WHITAKER: The new law requires police to demand proof of citizenship or legal residency, a driver's license or state ID from anyone the officer has reason to suspect might be in the country illegally. Governor Brewer was asked today if she could tell whether someone was here illegally?
BREWER: I do not know what an illegal immigrant looks like. I can tell you that I think that there are people in Arizona that assume they know what an illegal immigrant looks like. I don't know if they know that for a fact or not.
WHITAKER: The law passed with unanimous support from Republican legislators.
STATE SENATOR RUSSELL PEARCE (R): Arizona spends three billion a year to educate Medicaid and incarcerate illegal aliens. Enough is enough.
WHITAKER: But opponents say it's too much.
ALESSANDRA SOLER MEETZE, ACLU OF ARIZONA: The reality of the matter is that certain groups - people who look or sound foreign - are going to be disproportionately targeted by this bill.

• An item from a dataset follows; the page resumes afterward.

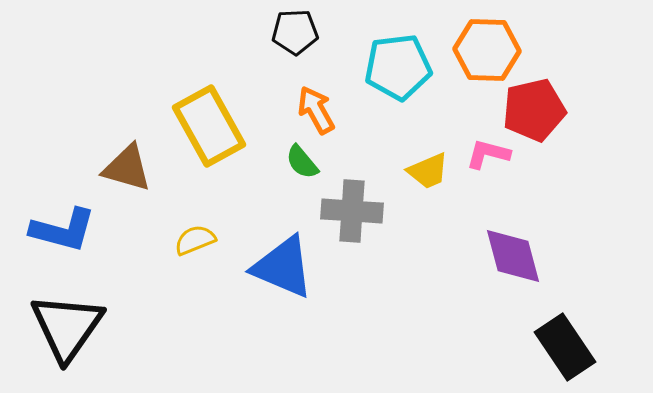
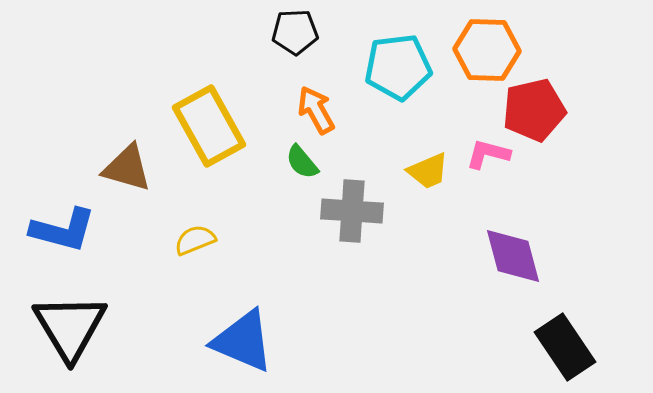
blue triangle: moved 40 px left, 74 px down
black triangle: moved 3 px right; rotated 6 degrees counterclockwise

WHITAKER: Protests have been growing bigger and louder all week, denouncing it as racial profiling.
SCREAMING WOMAN: It doesn't matter whether you're a citizen or not, you are being criminalized based on the color of your skin.
WHITAKER: In Los Angeles, Cardinal Roger Mahony, head of the country's largest Catholic archdiocese, called the law "mean-spirited" and compared it to Nazi repression. Today at a ceremony for new citizens, President Obama criticized Arizona's actions.
PRESIDENT OBAMA: Which threaten to undermine basic notions of fairness that we cherish as Americans.
WHITAKER: But Governor Brewer says civil right protections are written into the law.
BREWER: I will not tolerate racial discrimination or racial profiling in Arizona.
WHITAKER: One thing on which everyone can agree: This law will be challenged in court. Katie?